Abandoned teen Billy Batson (Angel) navigates a tumultuous search for his birth mother, bouncing between foster homes until he lands with a loving foster family. Unexpectedly chosen by the Wizard Shazam (Hounsou), Billy inherits incredible superpowers , transforming into an adult superhero (Levi) whenever he utters the wizard’s name. Alongside his foster brother Freddy, Billy revels in his newfound abilities, but soon faces a formidable foe: Dr. Thaddeus Sivana (Strong), who harnesses the power of the Seven Deadly Sins. As Sivana threatens to unleash chaos upon the world, Billy must grapple with the responsibilities of his newfound heroism.

'Wonder Woman' (2017)

In Wonder Woman , Diana (Gadot), princess of the Amazons, is raised as a warrior in the secluded paradise of Themyscira.
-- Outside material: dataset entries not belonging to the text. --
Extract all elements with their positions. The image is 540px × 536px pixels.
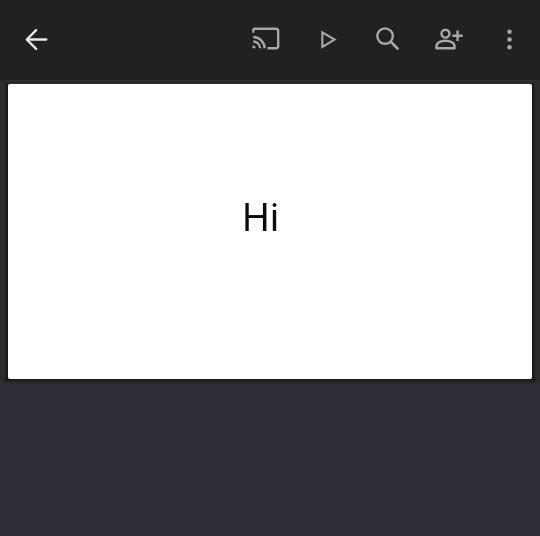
button[interactable]: More options bbox=[485, 15, 533, 63]
button[interactable]: Add person bbox=[424, 14, 472, 62]
staticText: Hi bbox=[242, 195, 280, 241]
button[interactable]: Play bbox=[304, 15, 352, 63]
button[interactable]: Cast bbox=[241, 14, 289, 62]
button[interactable]: Search bbox=[363, 14, 411, 62]
button[interactable]: Back bbox=[12, 15, 60, 63]
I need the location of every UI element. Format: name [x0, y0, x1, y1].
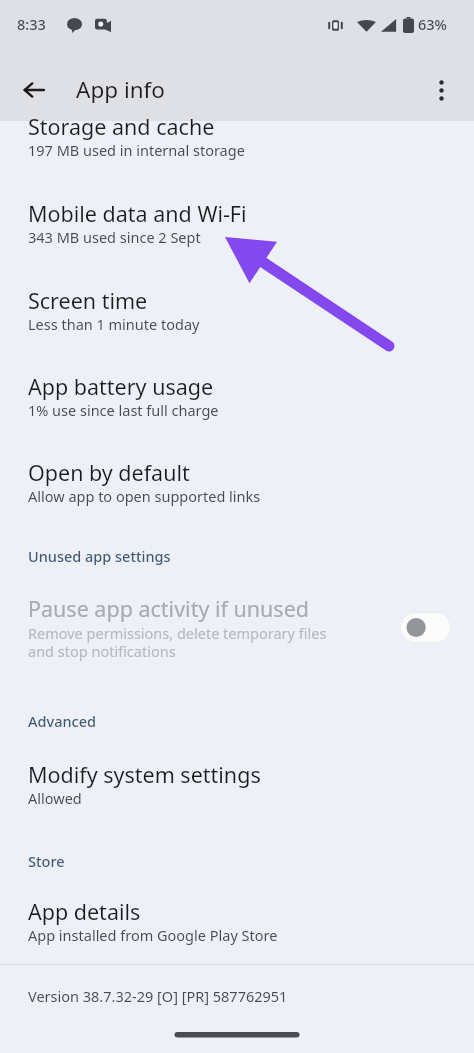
- staticText: 63%: [418, 14, 447, 34]
- staticText: Allowed: [28, 788, 82, 808]
- staticText: 8:33: [17, 14, 46, 34]
- staticText: Store: [28, 851, 65, 871]
- staticText: Advanced: [28, 711, 96, 731]
- button[interactable]: More options: [420, 68, 462, 112]
- button[interactable]: Open by default: [0, 458, 474, 530]
- button[interactable]: Storage and cache: [0, 121, 474, 176]
- button[interactable]: App details: [0, 897, 474, 969]
- staticText: App installed from Google Play Store: [28, 925, 278, 945]
- staticText: Allow app to open supported links: [28, 486, 261, 506]
- staticText: App details: [28, 897, 141, 926]
- staticText: 343 MB used since 2 Sept: [28, 227, 201, 247]
- staticText: 197 MB used in internal storage: [28, 140, 245, 160]
- staticText: Screen time: [28, 286, 148, 315]
- button[interactable]: Pause app activity if unused toggle: [400, 612, 451, 643]
- staticText: 1% use since last full charge: [28, 400, 219, 420]
- staticText: App info: [76, 74, 165, 105]
- staticText: Version 38.7.32-29 [O] [PR] 587762951: [28, 986, 288, 1006]
- staticText: Remove permissions, delete temporary fil…: [28, 623, 327, 643]
- staticText: Modify system settings: [28, 760, 261, 789]
- staticText: and stop notifications: [28, 641, 176, 661]
- button[interactable]: Screen time: [0, 286, 474, 358]
- staticText: Pause app activity if unused: [28, 594, 309, 623]
- button[interactable]: Back: [12, 68, 56, 112]
- button[interactable]: App battery usage: [0, 372, 474, 444]
- button[interactable]: Pause app activity if unused: [0, 594, 474, 672]
- staticText: Open by default: [28, 458, 190, 487]
- staticText: Unused app settings: [28, 546, 171, 566]
- staticText: App battery usage: [28, 372, 214, 401]
- staticText: Less than 1 minute today: [28, 314, 200, 334]
- staticText: Mobile data and Wi-Fi: [28, 199, 247, 228]
- button[interactable]: Mobile data and Wi-Fi: [0, 199, 474, 271]
- staticText: Storage and cache: [28, 112, 215, 141]
- button[interactable]: Modify system settings: [0, 760, 474, 832]
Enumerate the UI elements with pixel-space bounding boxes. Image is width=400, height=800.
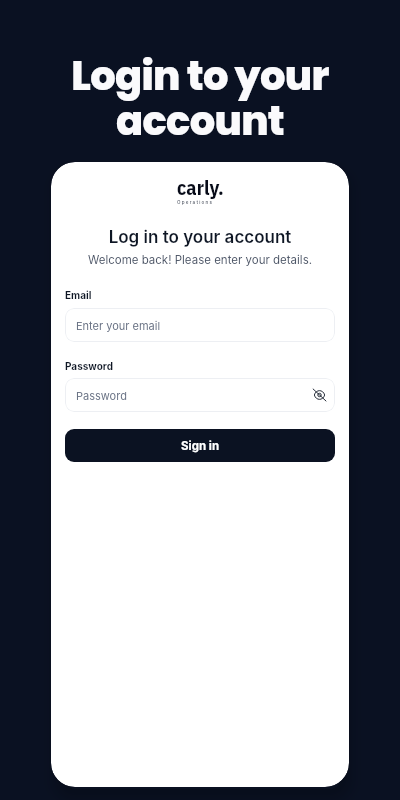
staticText: Login to your account: [0, 48, 400, 149]
button[interactable]: Sign in: [65, 429, 335, 462]
staticText: Welcome back! Please enter your details.: [65, 253, 335, 267]
staticText: Operations: [177, 200, 214, 206]
staticText: carly.: [177, 174, 224, 200]
button[interactable]: Show password: [127, 384, 325, 406]
staticText: Email: [65, 289, 92, 301]
staticText: Password: [65, 360, 113, 372]
staticText: Enter your email: [76, 319, 161, 332]
button[interactable]: Password: [65, 378, 335, 412]
staticText: Sign in: [181, 439, 220, 453]
staticText: Log in to your account: [65, 227, 335, 248]
button[interactable]: Enter your email: [65, 308, 335, 342]
staticText: Password: [76, 389, 127, 402]
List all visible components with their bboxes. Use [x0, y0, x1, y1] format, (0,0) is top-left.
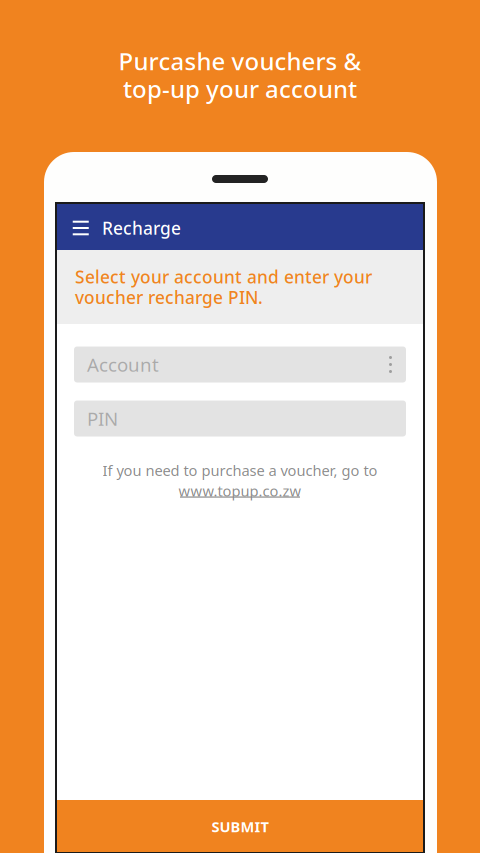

When pilot Steve Trevor (Pine) crashes on their shores and reveals the horrors of World War I, Diana is convinced she can stop the conflict. Leaving her home behind, she ventures into the world of men, discovering her full powers and embracing her destiny as Wonder Woman . Armed with her Amazonian strength and compassion, Diana joins Steve on a mission to end the war, facing unexpected foes and uncovering the truth about her own heritage.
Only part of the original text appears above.